Hope we can keep this thread active and Up Top with tidbits of the uninformed / misinformed ! (:SAD)
I was typing to someone using Qnext. He is in northern Germany and works as a system administrator, at work he uses Windows 2000 but at home XP-Home.
I asked what security he uses at home and he mentioned avast for anti virus and he does not need a software firewall because his router has a built in firewall.
My wifes nephew who works with computers has said the same thing.
I know there are several stories to be told and new ones every couple months so this thread may help improve someones security. And that is even before Comodo Memory Firewall is integrated into the Comodo Firewall Pro.
Well, router is great for mainly for inbound protection. But your router can’t alert you if a malware is trying to make a connection to internet, whereas a firewall like ours would.
Here is a real life malware http://www.websense.be/securitylabs/alerts/alert.php?AlertID=570
this malware uses ICMP protocol to send information encrypted within ICMP packets. Now any firewall that’s worth talking about should be checking the ICMP and other non TCP/IP protocols as well. Afterall, there is no rule for malware authors as they can use any protocol they like, even their own! Don’t forget this malware has been around since 2006!
Go ahead everyone run it and see how your firewall passes or fails this, no matter which firewall you are using, test it! Also you can test it using without using a firewall with just a router.
This will show you importance of using a firewall on top of your router.
If any firewall that doesn’t pass this…(do i need to continue? :))
I hope this exercise will help people improve their security as per your request UncleDoug!
thanks
Melih
PS: I asked our guys to publish a test (as per the test on firewallleaktester.com site) but just for outbound connection checking. this will have 2 tests that any firewall should pass (slightly extended version of what is available, but pretty much similar concepts) we should release it in our forums soon (pls note, this is NOT a new vulnerability test, its been around for sometime)
Here is something you can test the basic outbound protection of your firewall(As Melih promised). This is a shaped up version of a testing utility we use inhouse.
It transfers data to the IP address using ICMP protocol and any basic firewall must catch it.
Yeah my router has a built in firewall also and I can tell you that comodo 2.4 has blocked some malicious incomming packets that my router missed. My routers firewall isn’t just set to lower security level either.
But I wouldn’t call this people stupid, just because they don’t run a software firewall behind a router.

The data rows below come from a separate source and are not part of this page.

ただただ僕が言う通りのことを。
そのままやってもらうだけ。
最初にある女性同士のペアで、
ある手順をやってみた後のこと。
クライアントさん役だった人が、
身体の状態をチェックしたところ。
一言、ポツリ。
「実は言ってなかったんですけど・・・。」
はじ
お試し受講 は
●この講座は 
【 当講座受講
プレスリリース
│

I was doing so for many years, and I never had any problems. I agree that you can decrease the change of getting malware with an additional layer of security, but with an up-to-date system and a bit of brain, the chance of getting anything is very small. Especially if you are behind a hardware firewall.
People also dont wear always a helmet on the street, just because there is a small change that something may fall on your head (:NRD)

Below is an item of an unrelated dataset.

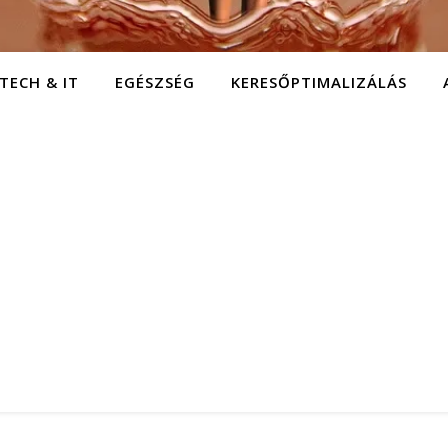
TECH & IT
EGÉSZSÉG
KERESŐPTIMALIZÁLÁS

I was testing different software firewalls for the last few weeks, and my impression is: the change of getting problems because a software firewall is installed (BSODs, install/uninstall problems, incompatibility with other software, etc.) is much higher, than the chance of getting problems (i.e. malware) because of having no software firewall installed behind a router.
If you are into computers, it may be fun setting a firewall correctly up, and finding the perfect fit for your system. However, I can very well understand that not everyone is into that (just like wearing a helmet on the street).
PS: note that although posting here, I speak about all the firewalls I tried; not in particular about CFP
In the world of computers, they are smarter than I am, so I would not use the term stupid. But they have not taken into consideration that a router with built in firewall, only partially protects.
Several software firewalls would increase protection, some more than others.
But as you mentioned software conflicts can also arise, causing frustration.
I am one of the unluckky ones that have found problems with Gmail. On their forums the basic direction is that in IE7 plugins such as Verification Enginge is the culprit, or Mcaffee’s Site Advisor causes the problem, and Firefox has plugins that might creates the problems.
The recommendation is always to uninstall the plugin. Nothing refers back that it just might be Gmail itself, and the last update around Oct or Nov of 2007.
Although one suggestion was to change from U.S. English to European English.
IF and When? XP SP3 is released, what will it fix and what will it break?